DeMarco hung up the phone. He should have been ashamed of himself, appealing to the late-morning cravings of an alcoholic to get information—but he wasn’t.
DeMarco had called Reggie from his office, a small windowless room in the subbasement of the Capitol that seemed to have been designed to induce claustrophobia. He spent as little time there as possible, and the décor—or the lack of it—reflected this. The only furniture in the room was his desk, two wooden chairs, and a battered, four-drawer file cabinet. The file cabinet was a totally unnecessary item because DeMarco didn’t believe in keeping written records; they could subpoena him, but not his files. At one point he’d had a couple of pictures on one wall that had been given to him by his ex-wife, but since they had reminded him of her unfaithful nature every time he looked at them, he’d finally taken them down. The pathetic part was that the bare space on the wall where the pictures had been still reminded him of her.
The Monocle Bar and Grill was located near Union Station, less than a fifteen-minute walk from the Capitol. DeMarco locked his office door and walked up the steps to the main floor of the building, to the rotunda, the space directly beneath the dome. He saw a page he knew leading a tour group: a smart-assed, jug-eared little bastard named Mullen. Pages had the professional longevity of butterflies, here one summer and gone the next, so DeMarco rarely knew their names—but he knew Mullen’s. He had walked out of his office one day and saw Mullen smooching a girl page out in the hall, next to his door. Instead of acting embarrassed as he should have, Mullen had the balls to offer DeMarco fifty bucks for the use of his office. The kid would probably be president one day.
To reach the Monocle, DeMarco walked down First Street, past the Supreme Court. He looked up, as he always did, at the words EQUAL JUSTICE UNDER LAW carved into the stone above the building’s sixteen massive marble columns. The high court was one of the few institutions in Washington that DeMarco still had any faith in, and he had this faith for a simple reason: the nine people who worked there had nothing more to gain. They were at the pinnacle of their profession, they had the job for life, and they didn’t have to please anybody to keep the job. Those, he believed, were circumstances that tended to produce honest if not always wise decisions. But he was probably wrong about that too.
As DeMarco stepped inside the Monocle, the maître d’ glanced over at him to see if his attire was appropriate, nodded curtly, then returned to his reservation list. The Monocle was a bit pretentious but then this was understandable: its clientele tended to be the legislative branch of government as opposed to the electorate, and the walls of the bar were covered with photographs of drinking politicians. It seemed like Mahoney was in half the pictures.

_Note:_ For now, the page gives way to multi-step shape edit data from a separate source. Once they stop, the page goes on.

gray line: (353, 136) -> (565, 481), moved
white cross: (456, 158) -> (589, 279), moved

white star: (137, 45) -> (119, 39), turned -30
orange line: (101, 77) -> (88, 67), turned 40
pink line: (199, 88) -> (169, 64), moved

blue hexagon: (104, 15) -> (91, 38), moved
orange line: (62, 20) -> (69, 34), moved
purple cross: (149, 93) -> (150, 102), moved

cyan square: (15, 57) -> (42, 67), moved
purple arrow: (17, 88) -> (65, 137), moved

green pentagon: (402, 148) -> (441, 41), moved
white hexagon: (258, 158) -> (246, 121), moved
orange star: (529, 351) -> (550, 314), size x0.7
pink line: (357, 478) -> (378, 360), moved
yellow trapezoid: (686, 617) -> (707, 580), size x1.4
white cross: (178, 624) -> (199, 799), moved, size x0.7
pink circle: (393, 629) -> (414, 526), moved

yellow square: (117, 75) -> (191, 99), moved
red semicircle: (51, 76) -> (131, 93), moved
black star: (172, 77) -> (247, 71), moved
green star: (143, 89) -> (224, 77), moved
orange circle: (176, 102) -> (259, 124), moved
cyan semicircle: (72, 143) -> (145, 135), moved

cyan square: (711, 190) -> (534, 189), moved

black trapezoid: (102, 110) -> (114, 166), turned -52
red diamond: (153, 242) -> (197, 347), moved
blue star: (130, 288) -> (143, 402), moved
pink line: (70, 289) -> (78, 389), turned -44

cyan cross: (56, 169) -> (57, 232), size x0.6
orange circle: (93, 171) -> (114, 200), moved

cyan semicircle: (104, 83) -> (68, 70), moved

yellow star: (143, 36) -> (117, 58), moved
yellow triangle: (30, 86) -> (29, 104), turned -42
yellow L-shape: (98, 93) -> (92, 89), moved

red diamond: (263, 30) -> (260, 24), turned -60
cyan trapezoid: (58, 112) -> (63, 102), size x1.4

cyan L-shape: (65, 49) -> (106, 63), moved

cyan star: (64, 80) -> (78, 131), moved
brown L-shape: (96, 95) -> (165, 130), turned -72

DeMarco saw Reggie Harmon sitting at the end of the bar, the only customer at eleven in the morning, his first martini half-gone. Reggie was sixty and he looked like a vampire that had been caught in a sunbeam. He had a pale sunken-cheeked face and dyed black hair plastered to a long, narrow skull. His shirt was two sizes too large around the collar and his thin fingers poked beyond the cuffs like claws.
As DeMarco sat down on the stool next to him, Reggie slowly swiveled his head in DeMarco’s direction. His eyes were so red that DeMarco wondered if any of the reporter’s blood reached his brain. Exposing too many nicotine-stained teeth in the grimace he called a smile, Reggie said, “What do you call a hundred lawyers buried in a landfill?”
“A good start. Reggie, that’s the third time you’ve told me that stupid joke. You need to get some new material.”
“Well, you could still laugh, just to be polite,” Reggie said.
DeMarco just shook his head then pointed at Reggie’s drink and held up two fingers for the bartender’s benefit.
“What do you know about Terry Finley?” DeMarco asked.
Reggie drained his first martini. “The kid that drowned?” he said.
“Yeah, the kid that drowned.” Finley had been forty-two when he died.